## Material for this exercise
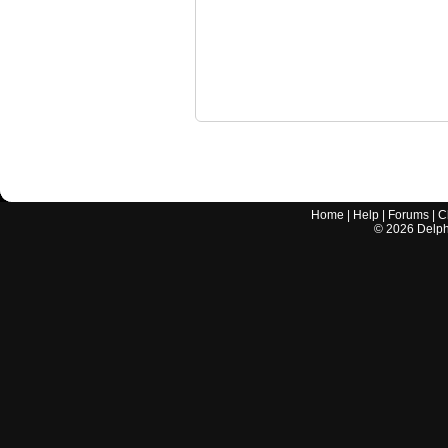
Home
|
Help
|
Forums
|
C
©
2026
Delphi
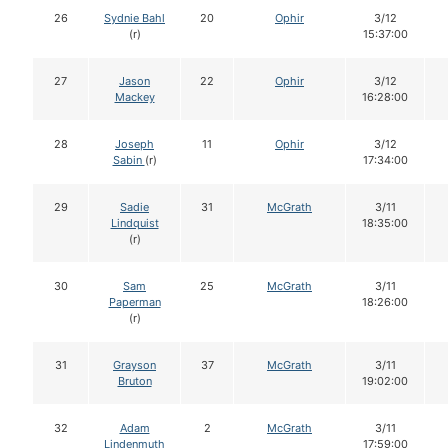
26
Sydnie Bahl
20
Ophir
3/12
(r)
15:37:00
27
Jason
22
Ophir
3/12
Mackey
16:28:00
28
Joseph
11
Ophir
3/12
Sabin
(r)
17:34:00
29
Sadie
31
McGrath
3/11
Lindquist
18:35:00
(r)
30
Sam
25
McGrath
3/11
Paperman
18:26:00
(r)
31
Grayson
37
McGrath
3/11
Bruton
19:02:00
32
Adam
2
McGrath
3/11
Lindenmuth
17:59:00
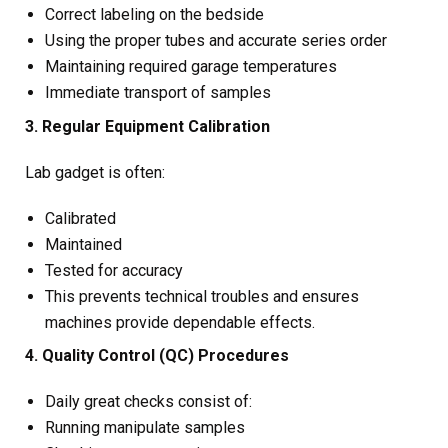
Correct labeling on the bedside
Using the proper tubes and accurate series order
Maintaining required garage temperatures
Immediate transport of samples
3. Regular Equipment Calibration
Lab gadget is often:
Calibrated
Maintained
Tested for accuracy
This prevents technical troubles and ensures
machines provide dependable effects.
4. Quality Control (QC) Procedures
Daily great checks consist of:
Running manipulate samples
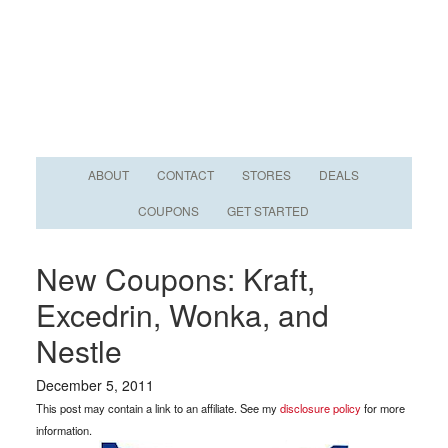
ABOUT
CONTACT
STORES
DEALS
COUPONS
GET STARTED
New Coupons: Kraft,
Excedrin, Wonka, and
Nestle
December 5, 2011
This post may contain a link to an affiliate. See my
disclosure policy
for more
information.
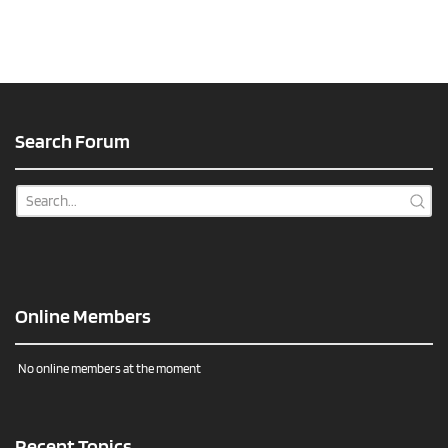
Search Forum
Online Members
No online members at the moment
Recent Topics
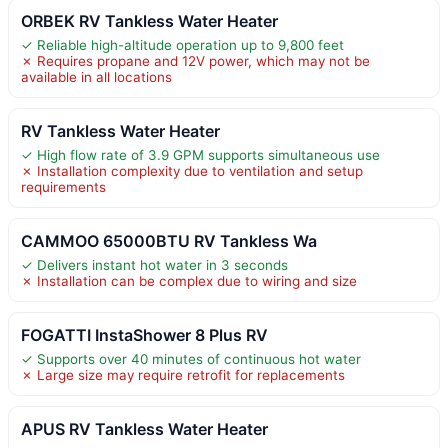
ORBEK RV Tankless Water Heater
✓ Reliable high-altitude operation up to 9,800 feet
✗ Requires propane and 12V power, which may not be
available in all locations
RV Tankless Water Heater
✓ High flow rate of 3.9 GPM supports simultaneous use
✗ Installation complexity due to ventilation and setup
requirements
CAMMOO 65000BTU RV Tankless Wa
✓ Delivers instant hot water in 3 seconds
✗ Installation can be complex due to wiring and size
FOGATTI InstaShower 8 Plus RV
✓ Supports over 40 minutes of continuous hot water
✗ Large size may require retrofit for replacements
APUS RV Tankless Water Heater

## Exercise requirements
Restate all entries exactly; pictures stay out.

## Answer box
Home
|
Help
|
Forums
|
C
©
2026
Delphi
26
Sydnie Bahl
20
Ophir
3/12
(r)
15:37:00
27
Jason
22
Ophir
3/12
Mackey
16:28:00
28
Joseph
11
Ophir
3/12
Sabin
(r)
17:34:00
29
Sadie
31
McGrath
3/11
Lindquist
18:35:00
(r)
30
Sam
25
McGrath
3/11
Paperman
18:26:00
(r)
31
Grayson
37
McGrath
3/11
Bruton
19:02:00
32
Adam
2
McGrath
3/11
Lindenmuth
17:59:00
Correct labeling on the bedside
Using the proper tubes and accurate series order
Maintaining required garage temperatures
Immediate transport of samples
3. Regular Equipment Calibration
Lab gadget is often:
Calibrated
Maintained
Tested for accuracy
This prevents technical troubles and ensures
machines provide dependable effects.
4. Quality Control (QC) Procedures
Daily great checks consist of:
Running manipulate samples
ABOUT
CONTACT
STORES
DEALS
COUPONS
GET STARTED
New Coupons: Kraft,
Excedrin, Wonka, and
Nestle
December 5, 2011
This post may contain a link to an affiliate. See my
disclosure policy
for more
information.
Search Forum
Online Members
No online members at the moment
Recent Topics
ORBEK RV Tankless Water Heater
✓ Reliable high-altitude operation up to 9,800 feet
✗ Requires propane and 12V power, which may not be
available in all locations
RV Tankless Water Heater
✓ High flow rate of 3.9 GPM supports simultaneous use
✗ Installation complexity due to ventilation and setup
requirements
CAMMOO 65000BTU RV Tankless Wa
✓ Delivers instant hot water in 3 seconds
✗ Installation can be complex due to wiring and size
FOGATTI InstaShower 8 Plus RV
✓ Supports over 40 minutes of continuous hot water
✗ Large size may require retrofit for replacements
APUS RV Tankless Water Heater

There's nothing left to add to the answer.